Sam Waterston, despite Joffé's praise, was an unfortunate casting choice as Schanberg. He is generally awful, and this happens to be one of his finer performances. So much of the emotion he shows us seems worked up. When John Malkovich confronts him in the rest room at an award ceremony, accusing him of coercing Pran to stay with him in Cambodia, Waterston's reaction is so forced and unbelievable that it gives credence to Malkovich's argument. This is not as damaging to the film as one might think, simply because the film belongs to Haing Ngor, credited by the film as "Dr. Haing S. Ngor," who had never acted before this film. (He won a Best Supporting Actor Oscar for his performance.)

It's important, I think, to remember that the story related in the film ended just five years before the film was made. How terrible it must've been for Haing Ngor to have to relive something that was still fresh in his memory. Joffé explains how reluctant Ngor was to do these scenes, and how he persuaded him to it for his countrymen.

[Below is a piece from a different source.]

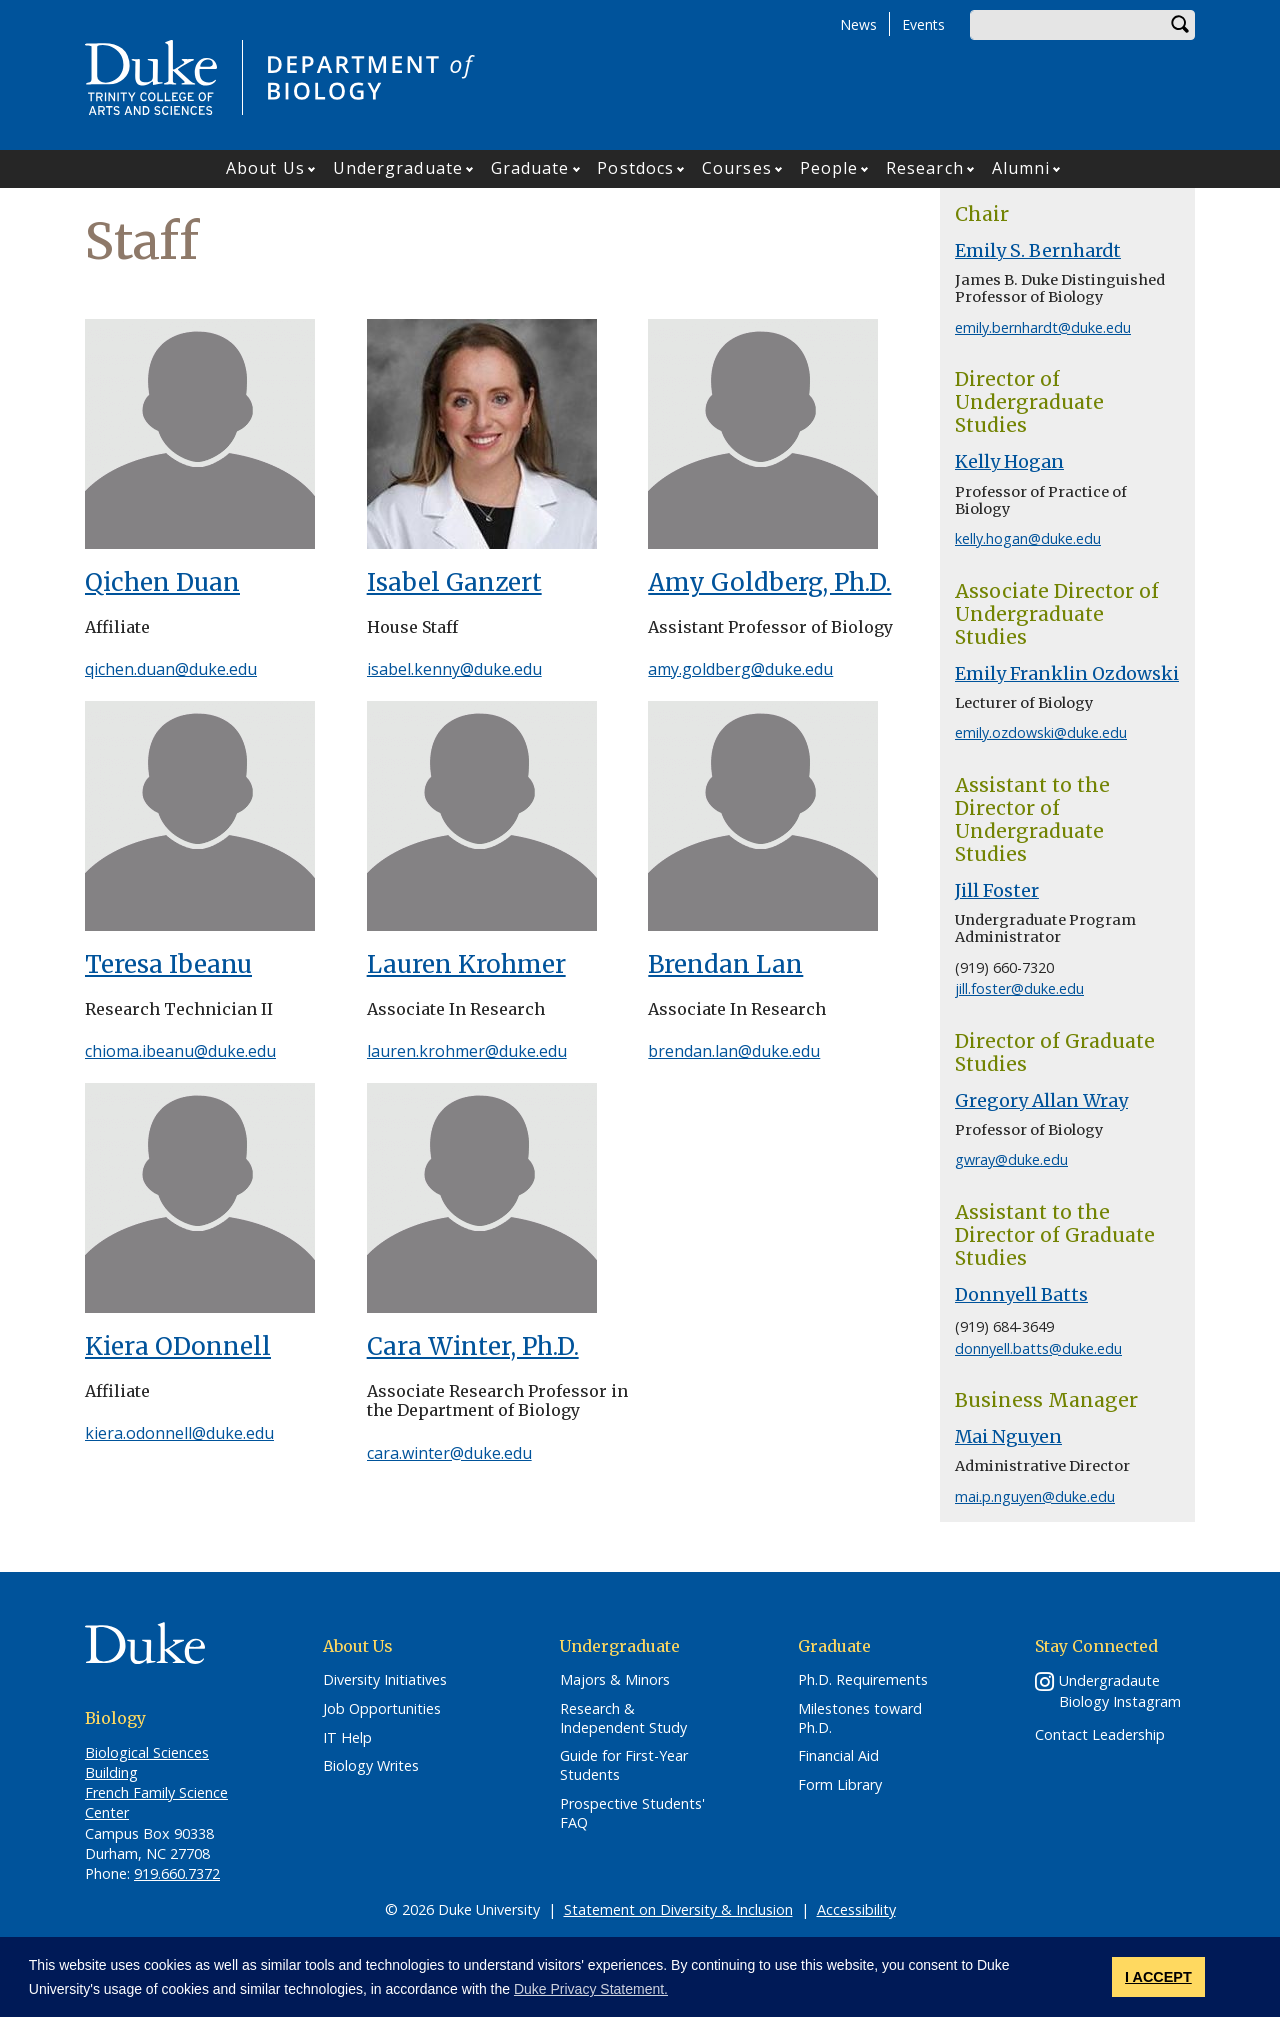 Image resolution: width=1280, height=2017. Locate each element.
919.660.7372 (177, 1873)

At the end of his commentary, as we watch the closing scene of the film, Joffé gives a brief tribute to Ngor. The story of his life after The Killing Fields is one of both great triumph and ultimate catastrophe. After appearing in a handful of other, lesser films, including Oliver Stone's Heaven and Earth, Ngor wrote a moving memoir that he called A Cambodian Odyssey. In it, he told the story of his wife, Chang My Huoy, who was also a doctor, trapped with him in Cambodia by the Khmer Rouge. She was pregnant, and since the Khmer Rouge would've killed them both if they'd known they were doctors, Ngor, who was an Obstetrician and Gynecologist, could do nothing to save her when she miscarried and died. Haing placed a picture of her inside a gold locket and swore to always wear it. A photo of the open locket is on the dust cover of the book. Because Ngor refused to surrender the locket to some Asian gang members who held him up in a parking garage near his home in Chinatown in Los Angeles in 1996, they murdered him. Joffé said that it was perhaps fitting that Ngor should've died violently, like so many of the people he loved.

So many factors contributed to the success of the film. David Putnam, the head of Goldcrest, produced the film and hand picked Joffé to direct it. Bruce Robinson wrote a workable script from quite unwieldy material. Chris Menges contributed superb cinematography, making Southeast Asia look quite different from Francis Ford Coppola's or Oliver Stone's (they shot their films in the Philippines, which incidentally doesn't look anything like Vietnam.) And Mike Oldfield, of "Tubular Bells" fame, wrote a very nervy, arresting and sometimes uplifting musical score. Because it's such a superbly made film, thirty years after it was made The Killing Fields has become an indelible part of how we think about Cambodia's tragic history.